I'm not saying I come from a food-oriented family or anything. But when I was in my mid-30s, Dad took me aside. His tone was serious as he asked me to promise him I'd learn to make pie. I can't say I was too surprised.
Dad's thing with pie may have started because his own mother, my grandmother, didn't bake. He loved to tell how, as newlyweds, he and Mom lived for a brief time with his parents. Grandma came home from work the first afternoon and was aghast when she saw what her new daughter-in-law had done.
"It's just an apple pie," my mother said, bewildered.
"I've had that stove for 15 years, my grandmother huffed, "and that's the first time the oven has been turned on!"
Years later, a visiting toddler gave us all a lesson in how to express culinary appreciation. He finished a piece of Mom's pie then, ceremoniously, kissed his empty plate. "That's the way I feel," my dad said. "I only wish I'd thought of it myself!"
Dad radiated contentment with a piece of Mom's pie before him. I think to him it was tangible evidence of her love, something like getting a heart-shaped box of chocolates on any day but Valentine's Day.
When he asked for my promise, was he presenting what he considered to be the true secret to marital bliss?
What did I say to his request? I thought about it a long moment, then hedged my bets: "I'll try," I said. No one could say I haven't.
I tried every "easy" and "foolproof" recipe I found. No success. I gave it up. But then it was summer. Peach season. They were particularly good that year. Juicy. Sweet. Downright inspiring. So I got out a trusted cookbook and set to. We did have peach pie for dessert that night. Of course, it took me a full eight hours (and two long-distance calls to Mom) to make. The crust was patched together, thick and doughy in some spots, thin, black, and crispy in others. But it was better than my first 27 tries, the ones in the garbage can.
"Well?" I said to my husband.
He forked in his last mouthful. He meditated. Finally he said, "Those peaches were great."
About that time, we bought a food processor. Even I could make a food- processor crust, I figured. And I could. The dough went together in a snap. But I couldn't roll the thing out to save my life.
I became a fan of the pie crusts you can buy at the store, folded and ready to plop in a pan. They're easy. They look impressive. But they don't taste like something you'd kiss the plate for.
We went home to visit. Now, you've got to picture this. My mom is almost ready to dish up dinner and she'll say, "Hmmm, I think I'll throw together a pie for dessert." About two minutes later, she's slinging the pie pan in the oven. All through dinner my nose anticipates the warm, tender pie I'll be diving into soon.
My husband and I persuaded Mom to give us lessons. It was a little more complicated than it sounds, because:
1. Mom had to slow down her sleight of hand for our benefit, similar to an illusionist teaching a toddler his best trick.

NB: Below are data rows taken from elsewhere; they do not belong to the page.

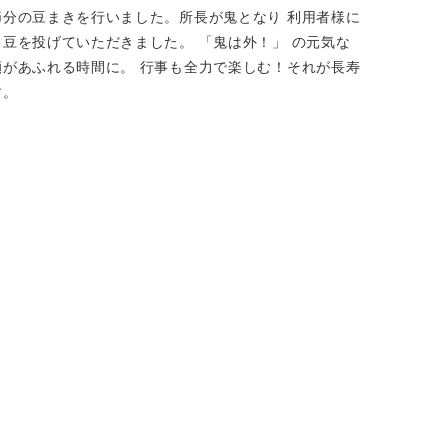
節分の豆まきを行いました。所長が鬼となり 利用者様に
り豆を投げていただきました。 「鬼は外！」 の元気な
顔があふれる時間に。 行事も全力で楽しむ！それが長寿
す。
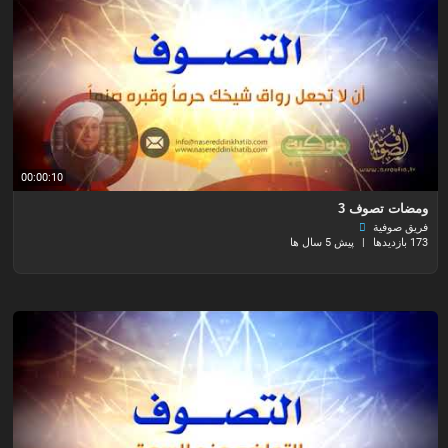
00:00:10
ومضات تصوف 3
فريق صوفية
173 بازدیدها
|
پیش 5 سال ها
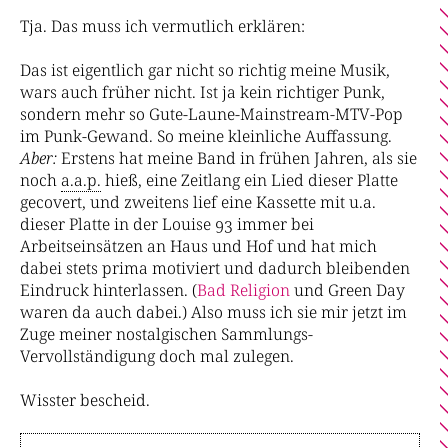
Tja. Das muss ich vermutlich erklären:
Das ist eigentlich gar nicht so richtig meine Musik,
wars auch früher nicht. Ist ja kein richtiger Punk,
sondern mehr so Gute-Laune-Mainstream-MTV-Pop
im Punk-Gewand. So meine kleinliche Auffassung.
Aber:
Erstens hat meine Band in frühen Jahren, als sie
noch
a.a.p.
hieß, eine Zeitlang ein Lied dieser Platte
gecovert, und zweitens lief eine Kassette mit u.a.
dieser Platte in der Louise 93 immer bei
Arbeitseinsätzen an Haus und Hof und hat mich
dabei stets prima motiviert und dadurch bleibenden
Eindruck hinterlassen. (
Bad
Religion
und Green Day
waren da auch dabei.) Also muss ich sie mir jetzt im
Zuge meiner nostalgischen Sammlungs-
Vervollständigung doch mal zulegen.
Wisster bescheid.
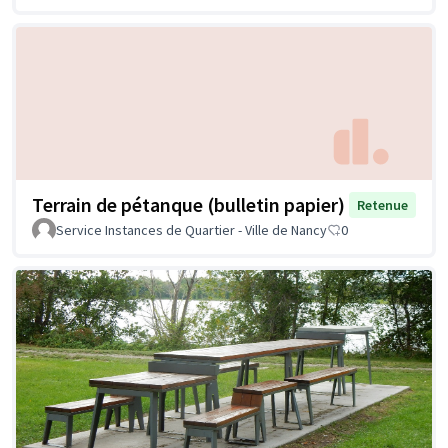
Terrain de pétanque (bulletin papier)
Retenue
Service Instances de Quartier - Ville de Nancy
0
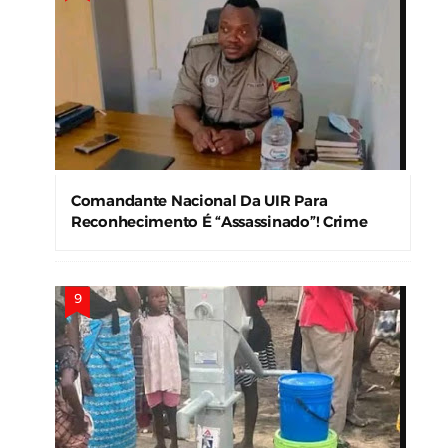
Comandante Nacional Da UIR Para
Reconhecimento É “Assassinado”! Crime
Levanta Alerta Nas Forças De Segurança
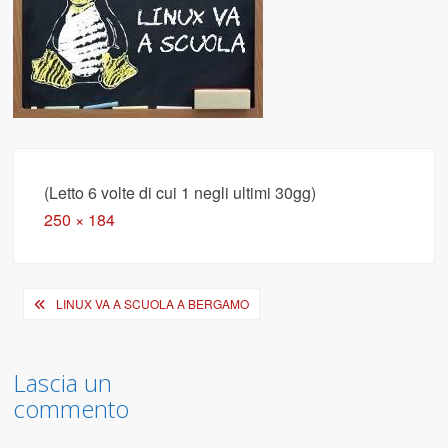
(Letto 6 volte di cui 1 negli ultimi 30gg)
Full
250 × 184
size
Navigazione
LINUX VA A SCUOLA A BERGAMO
articoli
Lascia un
commento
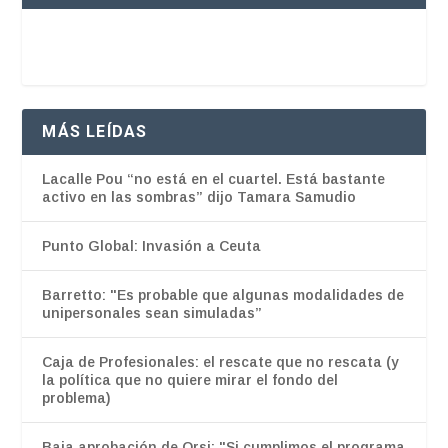
MÁS LEÍDAS
Lacalle Pou “no está en el cuartel. Está bastante
activo en las sombras” dijo Tamara Samudio
Punto Global: Invasión a Ceuta
Barretto: "Es probable que algunas modalidades de
unipersonales sean simuladas”
Caja de Profesionales: el rescate que no rescata (y
la política que no quiere mirar el fondo del
problema)
Baja aprobación de Orsi: "Si cumplimos el programa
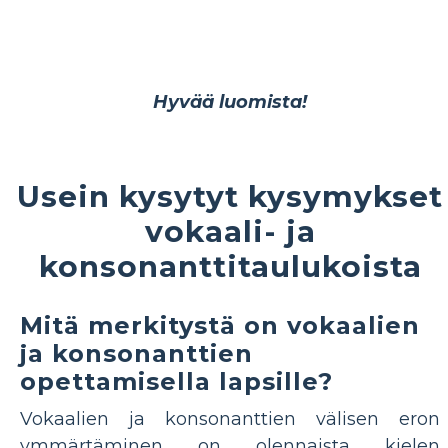
Hyvää luomista!
Usein kysytyt kysymykset
vokaali- ja
konsonanttitaulukoista
Mitä merkitystä on vokaalien
ja konsonanttien
opettamisella lapsille?
Vokaalien ja konsonanttien välisen eron
ymmärtäminen on olennaista kielen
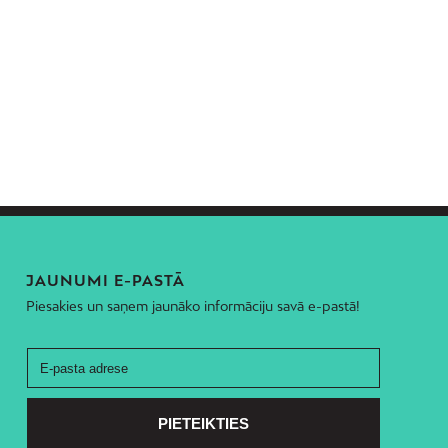
JAUNUMI E-PASTĀ
Piesakies un saņem jaunāko informāciju savā e-pastā!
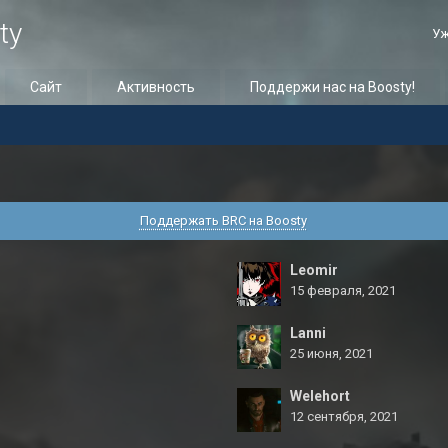
ty
Уж
Сайт
Активность
Поддержи нас на Boosty!
Поддержать BRC на Boosty
Leomir
15 февраля, 2021
Lanni
25 июня, 2021
Welehort
12 сентября, 2021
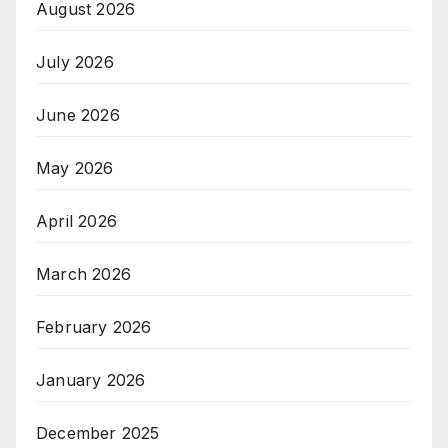
August 2026
July 2026
June 2026
May 2026
April 2026
March 2026
February 2026
January 2026
December 2025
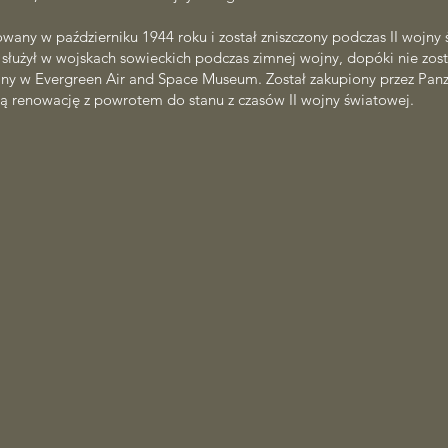
wany w październiku 1944 roku i został zniszczony podczas II wojny 
służył w wojskach sowieckich podczas zimnej wojny, dopóki nie zo
any w Evergreen Air and Space Museum. Został zakupiony przez Panze
ą renowację z powrotem do stanu z czasów II wojny światowej.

2. The recipe was in Mom's head and not in what you could call standard measurements: "You fill my old blue mixing bowl - the one my sister found at Goodwill - about a quarter full of flour, and add a sprinkle of salt. Take the cup you made me in the sixth grade and pour milk, oh, about to the monkey's foot. No, to the monkey's knee, I guess. Add oil to the 'O' in 'MOM'...." Which meant we had to write things down after we figured out a translation.
WHEN I remember that day, I picture the three of us in Mom's kitchen, with her wall clock's hands zooming around the dial. I honestly don't know how many hours we toiled at it. Mom's forehead pleated like a skirt as she watched me pummel the dough. "But," she'd say, "there's nothing to it. Really. It's easy..."
Simple as pie, right? Right.
The truth is, I can't mix the dough. I can't roll out the dough. And I sure can't fit the dough into the pan, or over the filling.
They say a mother should never give up on her child. But I'm a reasonable person. And I know when Mom snatched the dough from me that last time and said, "This is absolutely fruitless," that she wasn't punning. And I'm fairly sure she still loves me, even though she gave me that "They must have switched babies on me in the hospital" look.
I think she was making a philosophical statement, woman to woman. I believe she was telling me, in her own way, to cut my losses and get on with my life. Because, one thing is plain: I will never be able to make pie crust like Mom does. I've come to terms with other things I won't be able to accomplish in this lifetime. Like parallel parking. And sewing one of those "Make It Tonight" patterns in less than three weeks of sweaty drudgery. Or being able to sing so well that my husband will stop offering me money not to. So I can learn to live with this.
My mate, on the other hand, got an A+ in crust lessons. So, as he reaches for the flour, I meekly ask, "Shall I fix the fruit?"
You know, maybe Dad had something there. Because when my husband makes the crust and I mix the filling, and we sit down together to devour the results, a luscious warmth fills our kitchen. And our hearts. Any plate-kisser worth his crust could tell you what that feeling is.
I'm almost sure he'd call it marital bliss.